[Saved entries]

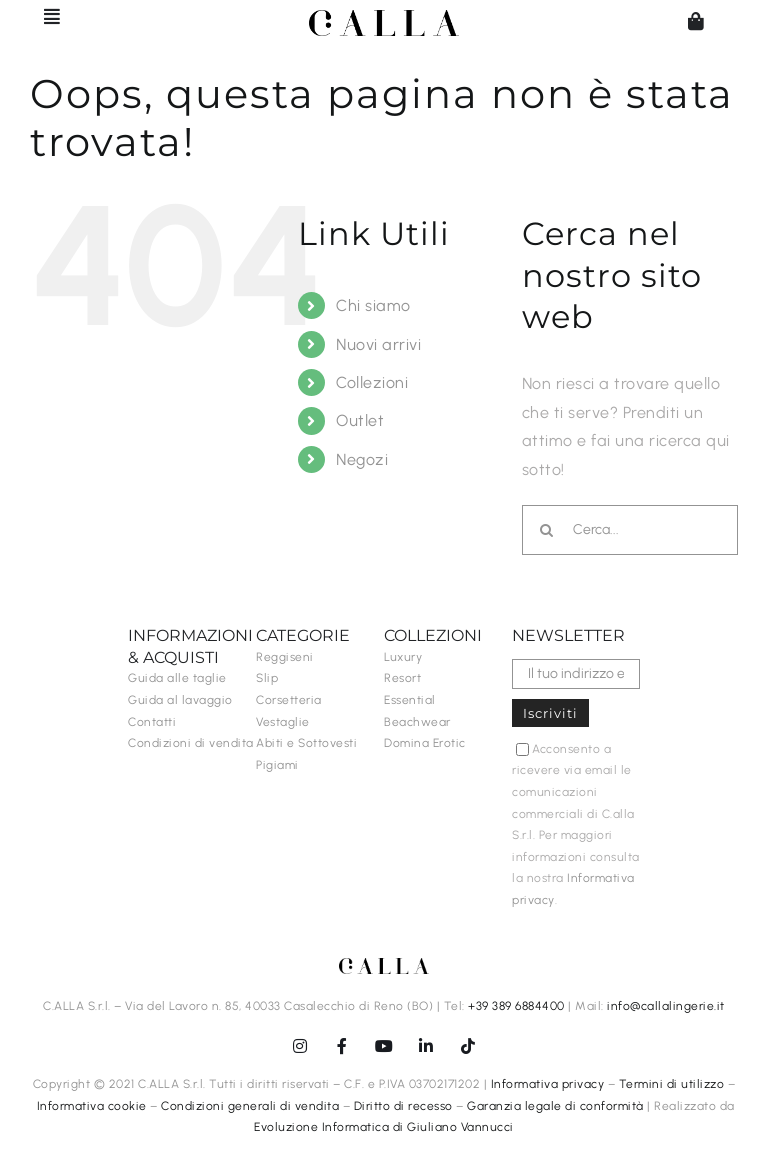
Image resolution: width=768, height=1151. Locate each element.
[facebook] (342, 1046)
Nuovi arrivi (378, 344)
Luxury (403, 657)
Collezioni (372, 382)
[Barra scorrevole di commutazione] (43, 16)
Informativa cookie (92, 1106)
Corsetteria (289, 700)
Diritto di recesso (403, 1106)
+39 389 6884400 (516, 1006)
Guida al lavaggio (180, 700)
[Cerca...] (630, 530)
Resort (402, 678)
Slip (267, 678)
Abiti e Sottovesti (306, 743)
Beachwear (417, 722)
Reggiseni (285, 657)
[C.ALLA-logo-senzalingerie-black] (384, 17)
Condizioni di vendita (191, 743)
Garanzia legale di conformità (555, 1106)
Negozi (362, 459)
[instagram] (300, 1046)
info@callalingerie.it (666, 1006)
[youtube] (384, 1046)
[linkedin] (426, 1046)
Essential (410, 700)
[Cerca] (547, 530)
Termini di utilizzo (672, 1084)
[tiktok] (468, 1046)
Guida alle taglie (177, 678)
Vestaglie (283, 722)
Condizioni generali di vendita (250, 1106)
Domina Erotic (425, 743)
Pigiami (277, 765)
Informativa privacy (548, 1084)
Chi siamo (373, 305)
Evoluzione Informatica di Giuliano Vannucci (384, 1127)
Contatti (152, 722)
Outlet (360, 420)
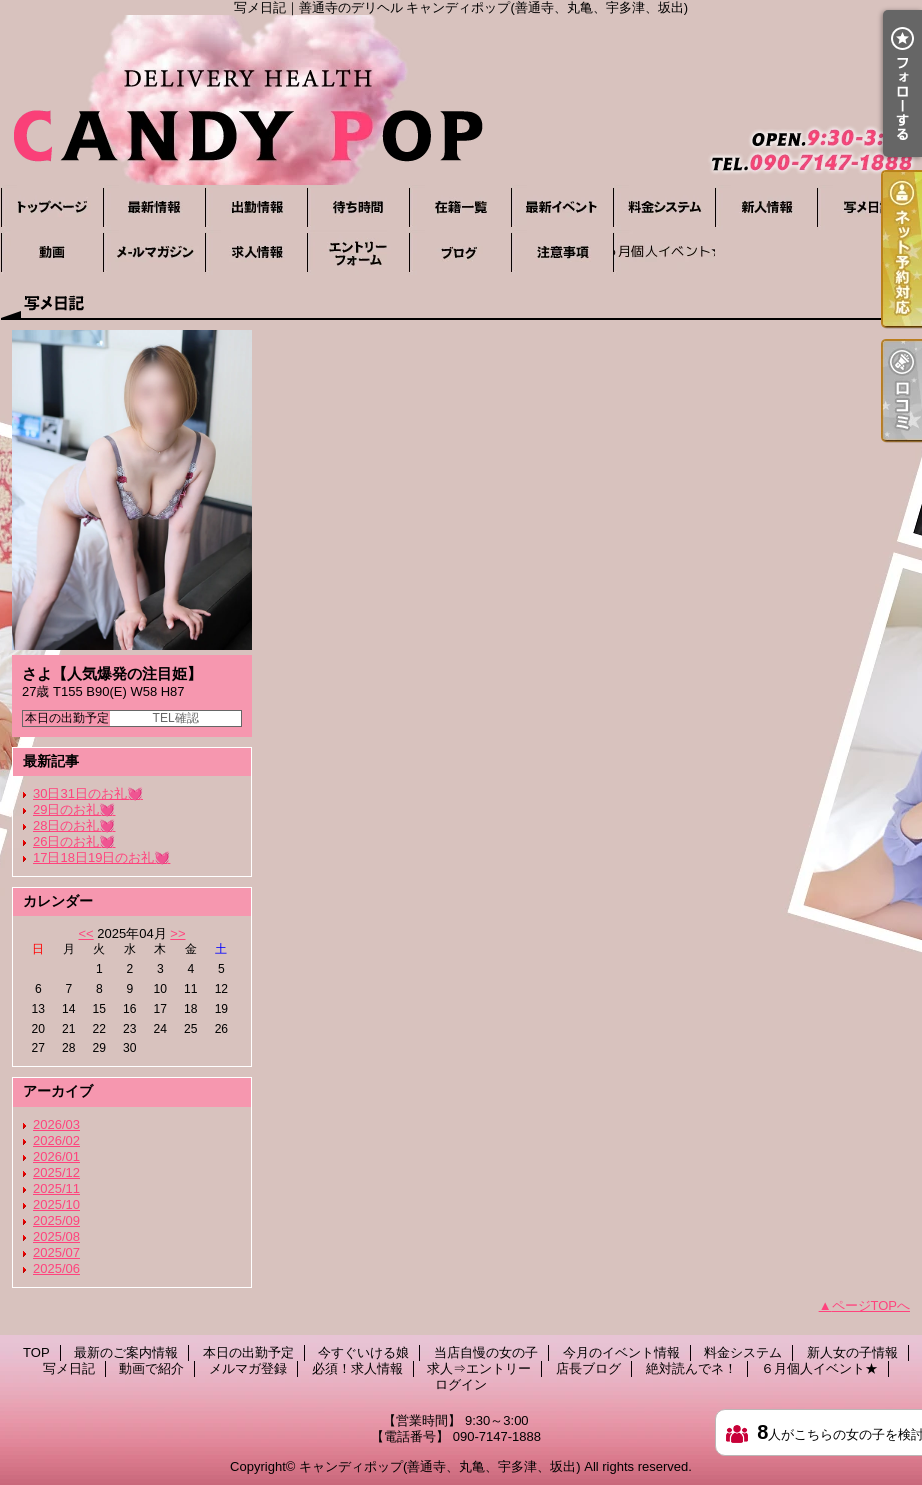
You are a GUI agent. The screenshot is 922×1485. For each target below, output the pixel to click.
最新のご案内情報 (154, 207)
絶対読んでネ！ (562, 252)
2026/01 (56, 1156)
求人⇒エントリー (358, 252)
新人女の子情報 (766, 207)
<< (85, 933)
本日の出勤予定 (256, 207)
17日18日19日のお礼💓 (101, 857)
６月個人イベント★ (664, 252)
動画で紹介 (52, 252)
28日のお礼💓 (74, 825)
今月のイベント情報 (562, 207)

## Required action
Up to and including the line that holds "Garanzia legale di conformità (555, 1106)", restate word for word each line of the records from their start, and only those lines, leaving out the pictures.

## Solution below
Image resolution: width=768, height=1151. Locate each element.
[facebook] (342, 1046)
Nuovi arrivi (378, 344)
Luxury (403, 657)
Collezioni (372, 382)
[Barra scorrevole di commutazione] (43, 16)
Informativa cookie (92, 1106)
Corsetteria (289, 700)
Diritto di recesso (403, 1106)
+39 389 6884400 (516, 1006)
Guida al lavaggio (180, 700)
[Cerca...] (630, 530)
Resort (402, 678)
Slip (267, 678)
Abiti e Sottovesti (306, 743)
Beachwear (417, 722)
Reggiseni (285, 657)
[C.ALLA-logo-senzalingerie-black] (384, 17)
Condizioni di vendita (191, 743)
Garanzia legale di conformità (555, 1106)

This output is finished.